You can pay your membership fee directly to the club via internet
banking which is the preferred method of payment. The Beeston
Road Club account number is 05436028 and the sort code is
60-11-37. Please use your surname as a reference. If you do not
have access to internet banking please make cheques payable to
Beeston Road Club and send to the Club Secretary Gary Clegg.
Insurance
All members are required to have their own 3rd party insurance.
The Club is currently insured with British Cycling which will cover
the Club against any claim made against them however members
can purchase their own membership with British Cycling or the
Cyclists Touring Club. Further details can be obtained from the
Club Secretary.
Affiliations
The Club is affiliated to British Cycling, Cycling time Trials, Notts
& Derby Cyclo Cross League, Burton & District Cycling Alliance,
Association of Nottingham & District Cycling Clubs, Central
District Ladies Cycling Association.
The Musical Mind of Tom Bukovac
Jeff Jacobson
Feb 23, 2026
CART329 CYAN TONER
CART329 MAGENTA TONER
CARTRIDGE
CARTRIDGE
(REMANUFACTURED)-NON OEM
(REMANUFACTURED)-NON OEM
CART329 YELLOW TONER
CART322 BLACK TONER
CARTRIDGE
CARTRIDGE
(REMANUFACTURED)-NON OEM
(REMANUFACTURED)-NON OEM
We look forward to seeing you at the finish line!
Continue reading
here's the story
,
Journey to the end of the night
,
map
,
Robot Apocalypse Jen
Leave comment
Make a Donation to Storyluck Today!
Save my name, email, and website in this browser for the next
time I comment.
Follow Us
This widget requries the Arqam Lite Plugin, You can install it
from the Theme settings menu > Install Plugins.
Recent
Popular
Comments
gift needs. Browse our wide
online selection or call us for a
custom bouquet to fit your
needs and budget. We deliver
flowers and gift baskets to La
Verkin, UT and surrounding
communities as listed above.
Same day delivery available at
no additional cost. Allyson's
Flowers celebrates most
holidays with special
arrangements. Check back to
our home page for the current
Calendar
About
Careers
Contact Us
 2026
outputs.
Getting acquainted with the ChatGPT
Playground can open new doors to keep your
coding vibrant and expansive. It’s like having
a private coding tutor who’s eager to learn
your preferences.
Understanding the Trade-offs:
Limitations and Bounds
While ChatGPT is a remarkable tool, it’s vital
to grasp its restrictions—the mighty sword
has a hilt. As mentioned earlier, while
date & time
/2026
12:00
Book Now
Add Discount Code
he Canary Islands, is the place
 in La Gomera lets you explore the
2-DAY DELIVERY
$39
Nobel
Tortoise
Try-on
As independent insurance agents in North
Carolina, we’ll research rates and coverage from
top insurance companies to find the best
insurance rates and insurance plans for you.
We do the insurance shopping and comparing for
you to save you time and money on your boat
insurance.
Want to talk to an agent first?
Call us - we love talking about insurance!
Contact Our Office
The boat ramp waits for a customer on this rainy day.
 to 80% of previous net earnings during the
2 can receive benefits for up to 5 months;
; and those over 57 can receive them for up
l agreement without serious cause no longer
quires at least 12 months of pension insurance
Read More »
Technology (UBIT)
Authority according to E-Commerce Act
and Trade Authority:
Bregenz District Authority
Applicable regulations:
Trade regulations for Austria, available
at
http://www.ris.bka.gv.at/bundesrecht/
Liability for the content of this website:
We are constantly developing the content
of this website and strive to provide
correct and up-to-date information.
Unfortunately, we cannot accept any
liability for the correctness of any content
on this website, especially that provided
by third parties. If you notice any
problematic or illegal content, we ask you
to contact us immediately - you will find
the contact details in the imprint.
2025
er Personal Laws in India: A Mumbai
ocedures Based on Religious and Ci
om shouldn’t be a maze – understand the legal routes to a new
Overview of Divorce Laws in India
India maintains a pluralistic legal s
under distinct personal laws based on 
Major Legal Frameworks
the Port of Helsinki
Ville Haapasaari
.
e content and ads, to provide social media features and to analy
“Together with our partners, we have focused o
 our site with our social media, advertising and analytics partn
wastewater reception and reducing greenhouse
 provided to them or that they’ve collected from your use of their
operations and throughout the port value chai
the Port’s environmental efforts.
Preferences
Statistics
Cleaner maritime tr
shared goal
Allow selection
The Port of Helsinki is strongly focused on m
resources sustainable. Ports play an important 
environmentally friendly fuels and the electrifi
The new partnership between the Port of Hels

=======

> _Your goal_: Each record is to be reproduced exactly as it appears.

> _Result of this task_:
You can pay your membership fee directly to the club via internet
banking which is the preferred method of payment. The Beeston
Road Club account number is 05436028 and the sort code is
60-11-37. Please use your surname as a reference. If you do not
have access to internet banking please make cheques payable to
Beeston Road Club and send to the Club Secretary Gary Clegg.
Insurance
All members are required to have their own 3rd party insurance.
The Club is currently insured with British Cycling which will cover
the Club against any claim made against them however members
can purchase their own membership with British Cycling or the
Cyclists Touring Club. Further details can be obtained from the
Club Secretary.
Affiliations
The Club is affiliated to British Cycling, Cycling time Trials, Notts
& Derby Cyclo Cross League, Burton & District Cycling Alliance,
Association of Nottingham & District Cycling Clubs, Central
District Ladies Cycling Association.
The Musical Mind of Tom Bukovac
Jeff Jacobson
Feb 23, 2026
CART329 CYAN TONER
CART329 MAGENTA TONER
CARTRIDGE
CARTRIDGE
(REMANUFACTURED)-NON OEM
(REMANUFACTURED)-NON OEM
CART329 YELLOW TONER
CART322 BLACK TONER
CARTRIDGE
CARTRIDGE
(REMANUFACTURED)-NON OEM
(REMANUFACTURED)-NON OEM
We look forward to seeing you at the finish line!
Continue reading
here's the story
,
Journey to the end of the night
,
map
,
Robot Apocalypse Jen
Leave comment
Make a Donation to Storyluck Today!
Save my name, email, and website in this browser for the next
time I comment.
Follow Us
This widget requries the Arqam Lite Plugin, You can install it
from the Theme settings menu > Install Plugins.
Recent
Popular
Comments
gift needs. Browse our wide
online selection or call us for a
custom bouquet to fit your
needs and budget. We deliver
flowers and gift baskets to La
Verkin, UT and surrounding
communities as listed above.
Same day delivery available at
no additional cost. Allyson's
Flowers celebrates most
holidays with special
arrangements. Check back to
our home page for the current
Calendar
About
Careers
Contact Us
 2026
outputs.
Getting acquainted with the ChatGPT
Playground can open new doors to keep your
coding vibrant and expansive. It’s like having
a private coding tutor who’s eager to learn
your preferences.
Understanding the Trade-offs:
Limitations and Bounds
While ChatGPT is a remarkable tool, it’s vital
to grasp its restrictions—the mighty sword
has a hilt. As mentioned earlier, while
date & time
/2026
12:00
Book Now
Add Discount Code
he Canary Islands, is the place
 in La Gomera lets you explore the
2-DAY DELIVERY
$39
Nobel
Tortoise
Try-on
As independent insurance agents in North
Carolina, we’ll research rates and coverage from
top insurance companies to find the best
insurance rates and insurance plans for you.
We do the insurance shopping and comparing for
you to save you time and money on your boat
insurance.
Want to talk to an agent first?
Call us - we love talking about insurance!
Contact Our Office
The boat ramp waits for a customer on this rainy day.
 to 80% of previous net earnings during the
2 can receive benefits for up to 5 months;
; and those over 57 can receive them for up
l agreement without serious cause no longer
quires at least 12 months of pension insurance
Read More »
Technology (UBIT)
Authority according to E-Commerce Act
and Trade Authority:
Bregenz District Authority
Applicable regulations:
Trade regulations for Austria, available
at
http://www.ris.bka.gv.at/bundesrecht/
Liability for the content of this website:
We are constantly developing the content
of this website and strive to provide
correct and up-to-date information.
Unfortunately, we cannot accept any
liability for the correctness of any content
on this website, especially that provided
by third parties. If you notice any
problematic or illegal content, we ask you
to contact us immediately - you will find
the contact details in the imprint.
2025
er Personal Laws in India: A Mumbai
ocedures Based on Religious and Ci
om shouldn’t be a maze – understand the legal routes to a new
Overview of Divorce Laws in India
India maintains a pluralistic legal s
under distinct personal laws based on 
Major Legal Frameworks
the Port of Helsinki
Ville Haapasaari
.
e content and ads, to provide social media features and to analy
“Together with our partners, we have focused o
 our site with our social media, advertising and analytics partn
wastewater reception and reducing greenhouse
 provided to them or that they’ve collected from your use of their
operations and throughout the port value chai
the Port’s environmental efforts.
Preferences
Statistics
Cleaner maritime tr
shared goal
Allow selection
The Port of Helsinki is strongly focused on m
resources sustainable. Ports play an important 
environmentally friendly fuels and the electrifi
The new partnership between the Port of Hels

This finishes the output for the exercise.